Preparing and importing custom diets and taxonomy files for q2-MICOM

Mehrbod_Estaki · June 10, 2021, 10:42am

Hi @cdiener,
Finally getting a chance to check out q2-micom and it's looking really cool so far! And thanks for the excellent documentations and tutorials!

I have a few quasi related questions about the starting input files to use in micom. I couldn't find a clear answer to these throughout the documentations (both q2, and stand-alone version).

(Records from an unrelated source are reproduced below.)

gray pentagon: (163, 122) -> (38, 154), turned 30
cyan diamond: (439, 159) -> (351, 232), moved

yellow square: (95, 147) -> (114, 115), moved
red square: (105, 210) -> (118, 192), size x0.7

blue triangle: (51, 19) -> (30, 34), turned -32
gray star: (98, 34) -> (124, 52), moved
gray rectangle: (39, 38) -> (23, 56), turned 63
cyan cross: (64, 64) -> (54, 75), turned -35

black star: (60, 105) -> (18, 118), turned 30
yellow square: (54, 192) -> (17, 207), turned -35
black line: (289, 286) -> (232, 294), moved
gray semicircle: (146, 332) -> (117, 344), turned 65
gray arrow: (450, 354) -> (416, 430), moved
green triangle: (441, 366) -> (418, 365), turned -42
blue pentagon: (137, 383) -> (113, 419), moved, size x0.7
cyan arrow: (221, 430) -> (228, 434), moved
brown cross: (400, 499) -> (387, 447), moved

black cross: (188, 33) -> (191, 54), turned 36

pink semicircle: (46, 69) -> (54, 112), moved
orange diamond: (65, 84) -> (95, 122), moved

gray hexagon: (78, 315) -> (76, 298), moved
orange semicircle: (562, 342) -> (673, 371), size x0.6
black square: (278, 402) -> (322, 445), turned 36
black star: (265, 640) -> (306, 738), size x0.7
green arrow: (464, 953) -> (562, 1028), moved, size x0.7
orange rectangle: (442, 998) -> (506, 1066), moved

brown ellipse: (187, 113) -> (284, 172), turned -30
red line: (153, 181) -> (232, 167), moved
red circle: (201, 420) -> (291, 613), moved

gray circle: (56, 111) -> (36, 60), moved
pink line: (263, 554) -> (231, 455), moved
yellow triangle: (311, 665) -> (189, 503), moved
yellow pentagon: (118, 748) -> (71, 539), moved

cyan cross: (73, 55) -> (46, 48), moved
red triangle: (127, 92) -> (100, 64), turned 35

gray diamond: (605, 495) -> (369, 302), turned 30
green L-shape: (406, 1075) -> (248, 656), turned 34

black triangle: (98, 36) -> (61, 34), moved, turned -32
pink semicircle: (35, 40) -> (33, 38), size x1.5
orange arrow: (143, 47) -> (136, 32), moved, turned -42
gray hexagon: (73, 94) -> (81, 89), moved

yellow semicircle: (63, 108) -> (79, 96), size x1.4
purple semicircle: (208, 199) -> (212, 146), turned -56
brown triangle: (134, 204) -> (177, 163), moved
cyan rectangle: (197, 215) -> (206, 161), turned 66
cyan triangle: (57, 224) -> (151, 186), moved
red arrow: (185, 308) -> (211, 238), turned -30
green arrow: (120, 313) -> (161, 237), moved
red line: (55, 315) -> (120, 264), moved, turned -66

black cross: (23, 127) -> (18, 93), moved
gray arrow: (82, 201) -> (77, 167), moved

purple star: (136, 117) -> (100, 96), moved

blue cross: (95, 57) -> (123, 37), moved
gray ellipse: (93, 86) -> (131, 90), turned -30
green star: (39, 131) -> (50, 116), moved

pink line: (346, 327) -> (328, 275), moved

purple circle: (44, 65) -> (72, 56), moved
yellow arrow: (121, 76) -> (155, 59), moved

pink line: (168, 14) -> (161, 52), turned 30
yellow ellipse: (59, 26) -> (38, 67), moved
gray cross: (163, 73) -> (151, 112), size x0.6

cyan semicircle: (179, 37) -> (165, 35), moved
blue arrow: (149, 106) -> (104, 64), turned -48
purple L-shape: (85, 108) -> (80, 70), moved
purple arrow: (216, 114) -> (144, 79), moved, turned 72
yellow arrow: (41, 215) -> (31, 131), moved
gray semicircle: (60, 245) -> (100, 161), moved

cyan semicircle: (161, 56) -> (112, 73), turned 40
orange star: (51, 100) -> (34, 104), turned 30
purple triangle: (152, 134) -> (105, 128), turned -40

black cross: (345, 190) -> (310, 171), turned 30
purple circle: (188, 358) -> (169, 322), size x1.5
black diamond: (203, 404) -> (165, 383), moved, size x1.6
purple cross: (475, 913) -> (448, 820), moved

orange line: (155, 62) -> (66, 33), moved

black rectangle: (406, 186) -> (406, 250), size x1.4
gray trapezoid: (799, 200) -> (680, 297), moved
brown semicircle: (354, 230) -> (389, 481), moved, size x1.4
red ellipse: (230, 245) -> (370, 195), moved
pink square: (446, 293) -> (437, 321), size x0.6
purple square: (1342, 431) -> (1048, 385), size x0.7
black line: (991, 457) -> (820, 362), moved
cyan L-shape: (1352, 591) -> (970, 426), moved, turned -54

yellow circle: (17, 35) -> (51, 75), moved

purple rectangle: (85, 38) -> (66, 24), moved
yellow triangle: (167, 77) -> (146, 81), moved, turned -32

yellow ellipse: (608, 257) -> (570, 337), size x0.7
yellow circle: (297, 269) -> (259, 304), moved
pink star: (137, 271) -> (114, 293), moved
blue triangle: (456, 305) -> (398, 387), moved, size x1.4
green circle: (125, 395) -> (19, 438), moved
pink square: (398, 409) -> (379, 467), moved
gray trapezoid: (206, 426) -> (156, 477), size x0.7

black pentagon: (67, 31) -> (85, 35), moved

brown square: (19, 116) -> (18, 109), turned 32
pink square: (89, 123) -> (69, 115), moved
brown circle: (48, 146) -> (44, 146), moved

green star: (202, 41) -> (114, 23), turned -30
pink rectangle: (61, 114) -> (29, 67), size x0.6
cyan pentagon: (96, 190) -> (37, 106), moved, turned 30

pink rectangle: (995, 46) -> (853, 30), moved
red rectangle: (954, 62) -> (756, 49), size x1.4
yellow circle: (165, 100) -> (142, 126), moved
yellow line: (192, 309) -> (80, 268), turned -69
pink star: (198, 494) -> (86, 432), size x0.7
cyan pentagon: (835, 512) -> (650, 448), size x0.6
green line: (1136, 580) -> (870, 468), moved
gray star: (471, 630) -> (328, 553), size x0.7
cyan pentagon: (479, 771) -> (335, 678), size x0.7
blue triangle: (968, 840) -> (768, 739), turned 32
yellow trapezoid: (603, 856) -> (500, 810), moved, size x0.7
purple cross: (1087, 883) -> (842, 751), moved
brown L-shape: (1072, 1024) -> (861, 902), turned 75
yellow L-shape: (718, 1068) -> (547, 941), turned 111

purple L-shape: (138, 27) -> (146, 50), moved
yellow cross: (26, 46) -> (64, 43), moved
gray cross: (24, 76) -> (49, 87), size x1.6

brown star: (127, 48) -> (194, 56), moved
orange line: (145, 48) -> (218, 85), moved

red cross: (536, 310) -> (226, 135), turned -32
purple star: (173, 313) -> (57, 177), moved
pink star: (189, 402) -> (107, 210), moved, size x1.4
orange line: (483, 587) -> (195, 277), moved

In the q2-micom tutorial, you use a pre-built western diet environment and mention the VMH database can be used for other diets. However, I couldn't find how these other diets (or a custom one made on VMH) should be imported. For ex. your prebuilt western_diet_gut.qza artifact has 4 columns:

flux	dilution	metabolite	reaction
0.0148986	0.1	fru_m	EX_fru_m
0.0148986	0.1	glc_m	EX_glc_m
0.0148986	0.1	gal_m	EX_gal_m

While the diets I download directly from VMH have only 2:

Reaction	Flux Value
EX_etoh[e]	0
EX_h2o[e]	158601.920147786
EX_caro[e]	0.001620496184756
EX_retinol[e]	3.10698212193613

What is the intermediary process exactly to go from one to the other?

The AGORA taxonomy, I think appears to be in NCBI taxonomy format, however the taxonomy you use in the q2-micom tutorial is based on SILVA. What magic is being used under the hood to map these 2 together? On that note, are other databases supported? Namely Greengenes and GTDB?
In a situation where we have information about each individual's diet, we can produce a specific environment model for each individual, assuming this will increase accuracy of flux estimates. Is there an easy way to run the growth simulations by providing a manifest file of sorts that would map each subject with their own diet .qza, rather them running them individually? If not, how would you recommend importing, running growth simulations, and merging a bunch of samples with their own unique diets?

I'm sure more questions will be heading your way soon

cdiener · June 10, 2021, 6:29pm

Hi Merhbod,

So cool to see you using MICOM. Sorry that the docs did not address those questions well. Growth media/environmental conditions was our recent focus area and some of the recent developments did not make it into the docs yet. The good news is that there are pretty simple solutions to all of them now

This is a very common question we get. The VMH diets do need some processing to be unable with MICOM. Basically, the steps are:

convert units to mmol/gDW/h and adjust IDs
(for gut) dilute components usually absorbed in the small intestine
fill in components that are required for bacterial growth but absent in the growth medium
This is now documented in the new MICOM media repository (GitHub - micom-dev/media: Environmental growth media for MICOM.) that provides notebooks that go from the raw data to the QIIME 2 artifacts. There is already one VMH diet that was converted and that might be a good starting point to convert the others. If you do so we would love to get a PR with the new medium

Yes good point. Initially, we just matched by names across those DBs which usually does not perform well with SILVA. For 16S we now recommend using a classifier based on the Refseq 16S sequences which give the best mapping in our experiments. Alex Carr from our lab built one for 515f-805r. If that is useful I'll happy to share it with you if you send me your E-mail to cdiener(a)isbscience.org. GTDB has been requested before and I am on that but still need to map all the AGORA strains from NCBI to GTDB for that. There is an issue tracking that. I originally hoped that AGORA 2 would come out before that but that seems to take a bit longer.
Internally MICOM only uses per-sample media, so it's definitely possible. It's already implemented in the plugin even though it's not documented yet since the analyses are a bit more challenging. Here is a gist that creates a per-sample medium. just using that in qiime micom grow will apply the sample-specific media. If your media use different amounts of nutrients I would correct for that in downstream analyses. For instance, if one medium supplies twice as much nutrients it would lead to higher growth rates and fluxes in those samples.

Mehrbod_Estaki · June 11, 2021, 8:57am

Thanks @cdiener! Those are wonderful additional resources, in fact the example diet you linked there is more or less the diet I was going to try and curate! How convenient. However, now that I see the process I may try to create custom per person ones too.
I'll likely make a new thread to pick your brain about how you select some of those absorption dilution factors as well as the supplementing/completing growth mediums when they don't actually grow. Not sure I quite understand that step in the notebook.

I'll certainly get in touch, that will very useful! Also looking forward to the additional support for GTDB, looks like the AGORA2 preprint is probably stuck in peer review.
Also, very cool that MICOM already has per sample medium support, super convenient that it's just essentially a concatenation

Thanks again, will be in touch!

cherman2 · June 13, 2024, 4:42pm

An off-topic reply has been merged into an existing topic: IndexError: index 0 is out of bounds for axis 0 with size 0

Please keep replies on-topic in the future.